Beyond the French borders, Groupe Partouche registered a 5.6% rise in revenue, hitting €19.9 million. The company credits this growth to a significant 19.0% jump in online gambling revenue in Switzerland, which totaled €6.6 million, and an impressive 63% surge in physical slot machine revenue, reaching €10.1 million. The recent inauguration of a new casino in Benin, West Africa—Casino Partouche Cotonou—beginning operations in January also contributed to this international upswing.

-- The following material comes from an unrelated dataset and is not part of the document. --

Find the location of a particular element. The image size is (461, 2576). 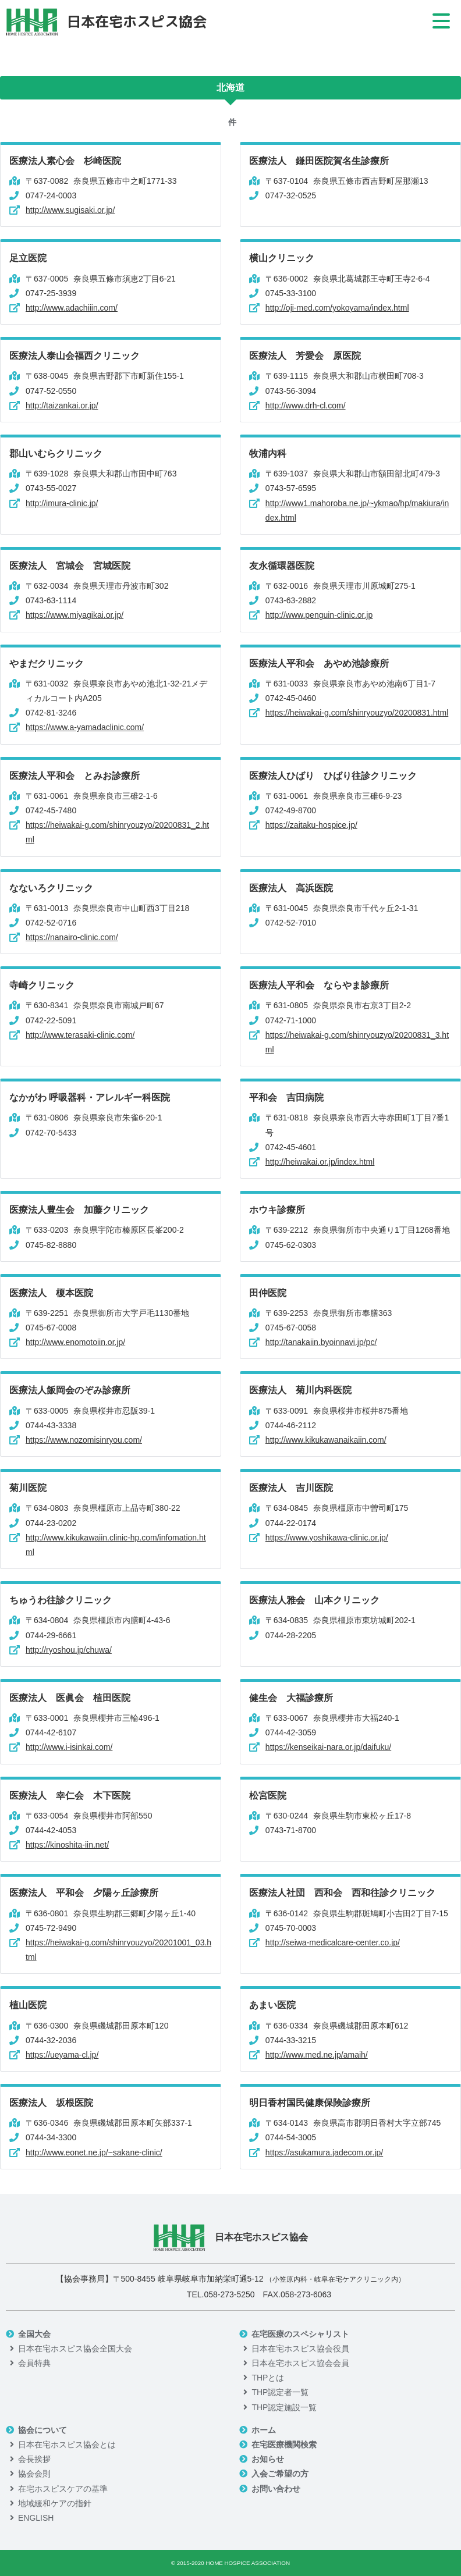 ENGLISH is located at coordinates (36, 2517).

In terms of consolidated turnover, Q3 saw a 7.3% increase, a figure Groupe Partouche is particularly proud of. Despite paying €105.2 million in levies during the quarter, the net gaming revenue rose by 5.6% to €83.7 million. Excluding net gaming revenue, turnover increased by 11.8% to €31.5 million, although €0.7 million was deducted for fidelity program costs. Consequently, consolidated turnover for Q3 reached €114.5 million, marking a 7.3% rise.

Dissecting these numbers further, casinos contributed €99.3 million to the turnover, reflecting a 6.4% year-on-year increase. Revenue from hotel operations also saw growth, climbing 4.9% to €10.0 million, while other turnover experienced a substantial boost of 34.3%, reaching €5.2 million.

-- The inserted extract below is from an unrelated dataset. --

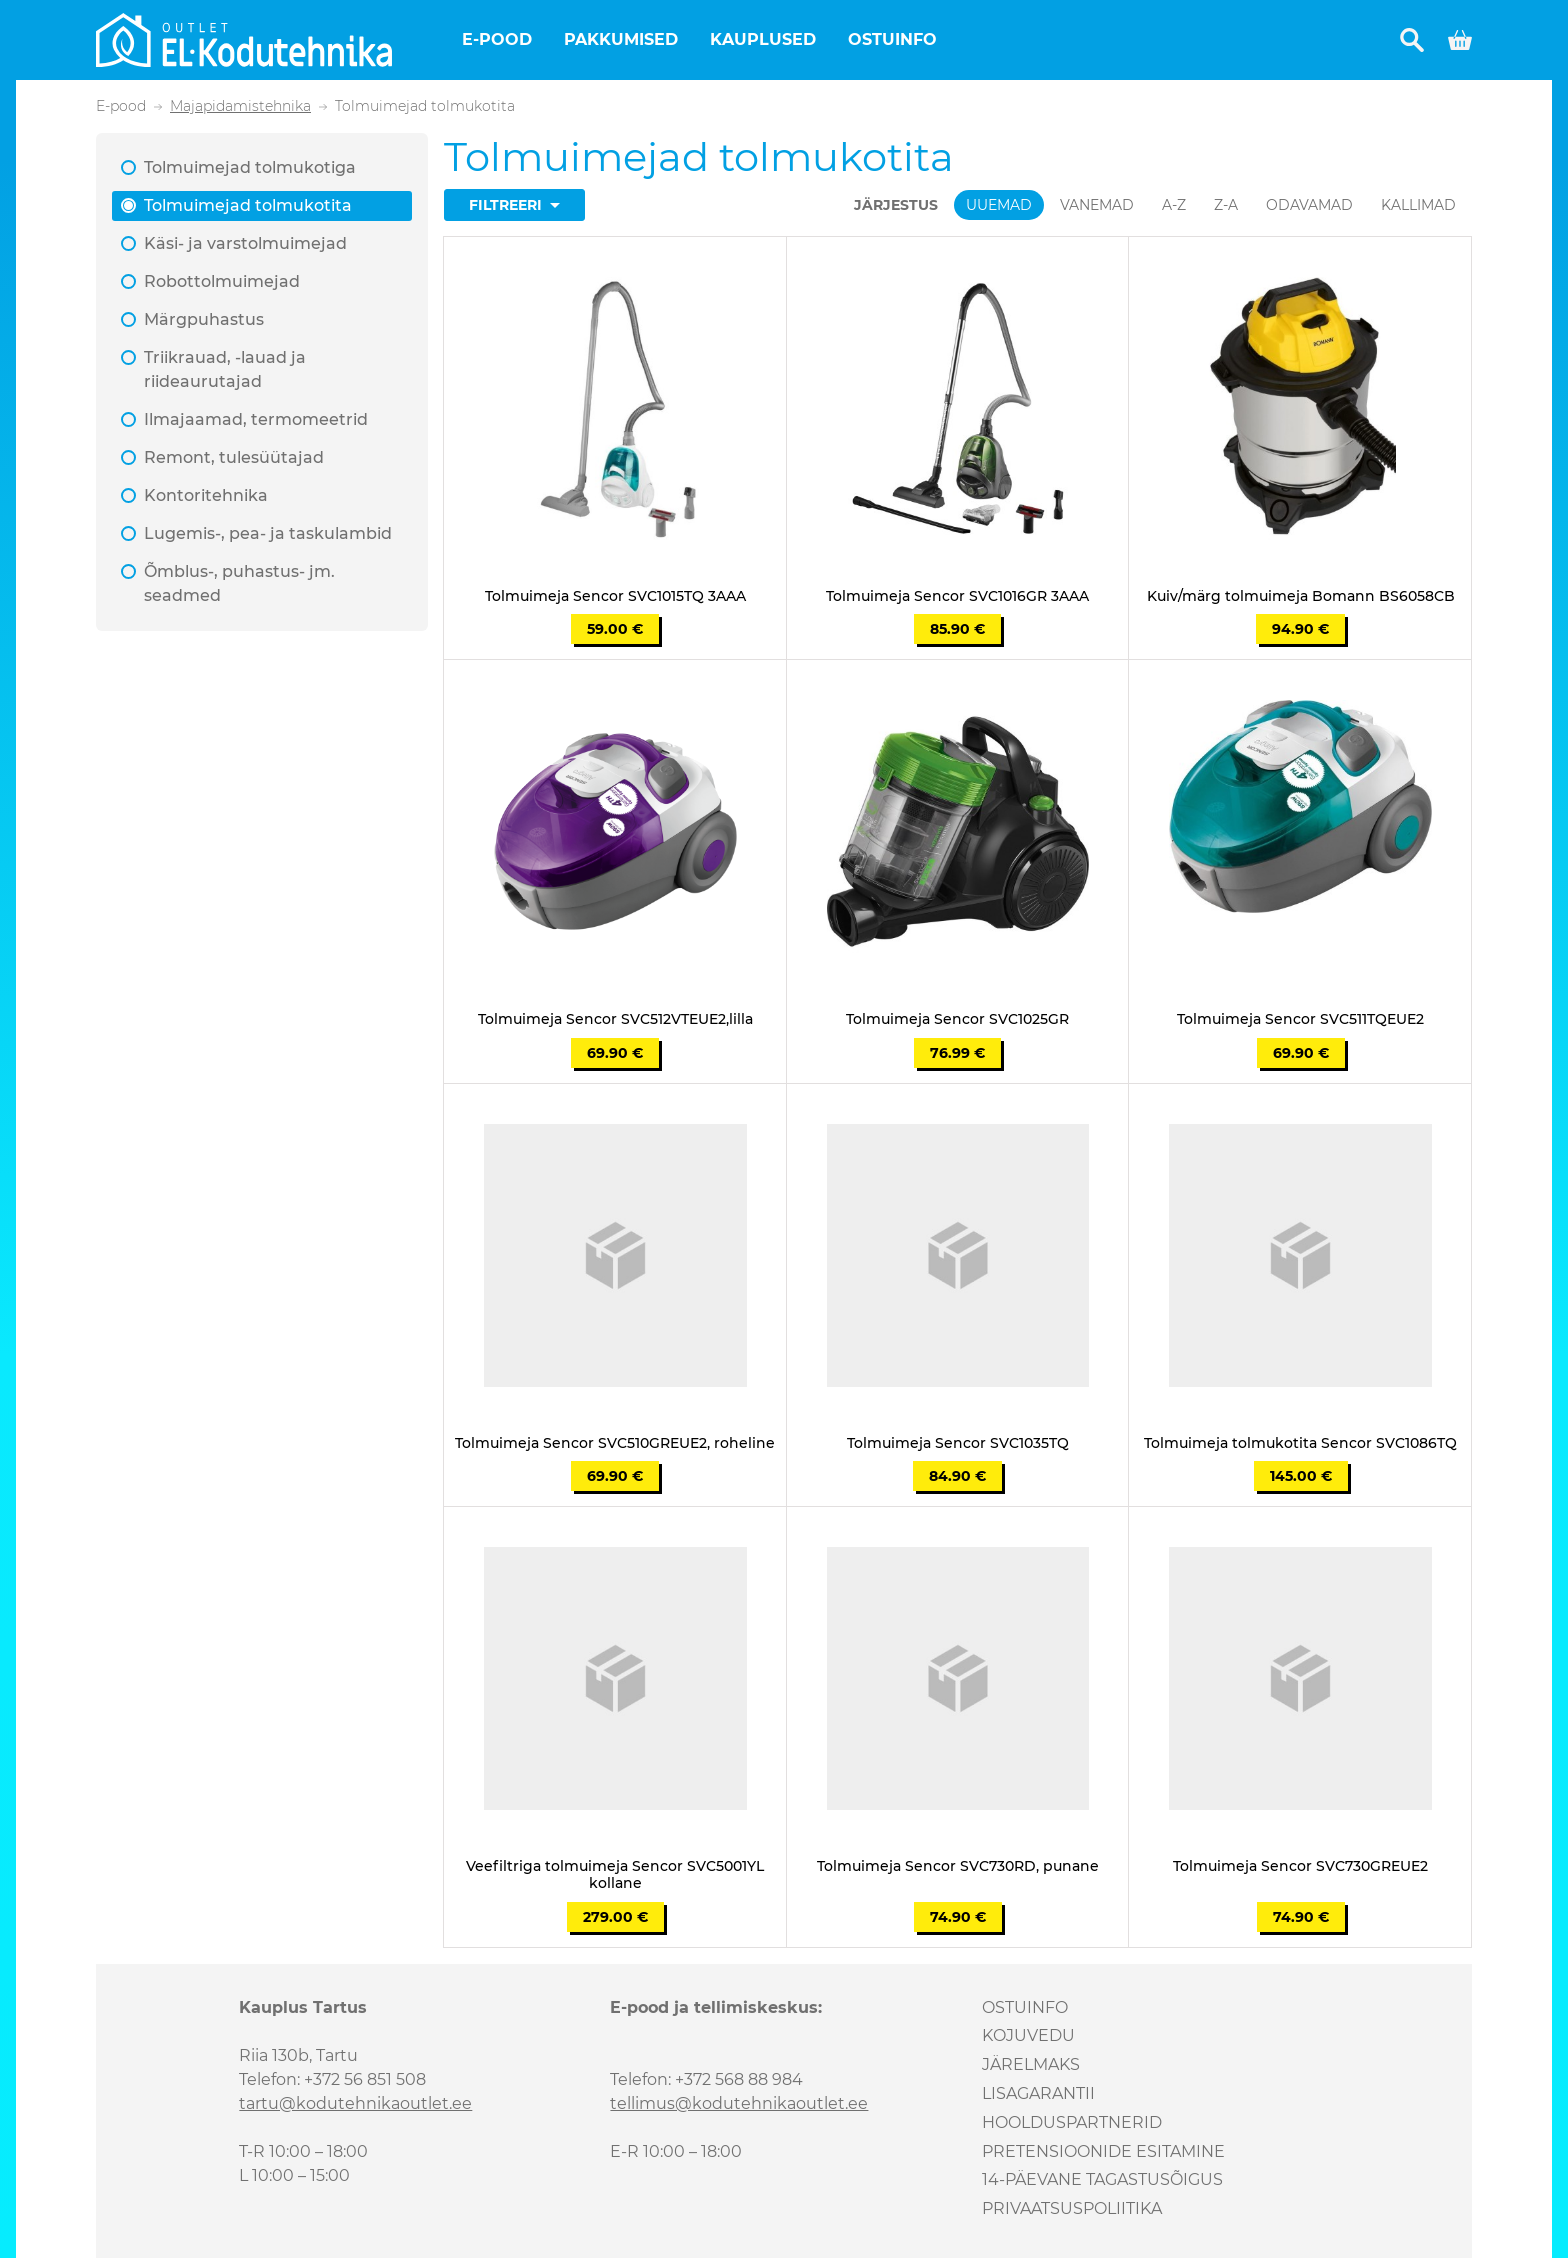 This screenshot has width=1568, height=2258. I want to click on Järelmaks, so click(1031, 2064).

Extending the view to the year-to-date performance, Groupe Partouche’s total revenue for the nine-month period concluding at the end of Q3 was a robust €550.5 million. This milestone not only surpassed the €526.4 million recorded at the same time last year by 4.6% but also cemented the group’s enduring growth trajectory.

Net gaming revenue for the nine-month period also increased by 3.9% to €269.1 million, coupled with a 6.2% rise in consolidated turnover, totaling €347.8 million. Casinos continued to be the dominant revenue driver, contributing €315.0 million to the turnover, a 6.0% year-on-year increase. Meanwhile, hotel turnover increased by 2.6%, reaching €22.7 million, and other turnover surged by 24% to €10.0 million.

This performance illustrates Groupe Partouche’s adeptness in navigating the evolving landscape of the gaming industry, capitalizing on both domestic and international opportunities. The company’s strategic focus on enhancing its property portfolio and expanding its reach has clearly paid dividends. One might say, the figures are a testament to the resilience and strategic foresight of the group.

However, it’s essential to consider the other side of the coin. Some industry analysts caution that while the current expansion strategy is yielding results, the saturated nature of the European gaming market might present challenges in sustaining such growth in the long term. Additionally, regulatory changes in key markets and potential economic headwinds could impact future performance.

Nonetheless, Groupe Partouche’s executives seem confident in their trajectory, suggesting that the blend of tradition and innovation will keep them ahead in the game. As they look to the future, the focus remains on enhancing the guest experience and leveraging technology to maintain a competitive edge.

In sum, Groupe Partouche’s robust performance in Q3 exemplifies how strategic expansions and adaptations can drive growth in a competitive market. As they continue to explore new avenues and fortify their presence in existing ones, the group’s ability to balance risk and opportunity will be critical in sustaining this upward momentum.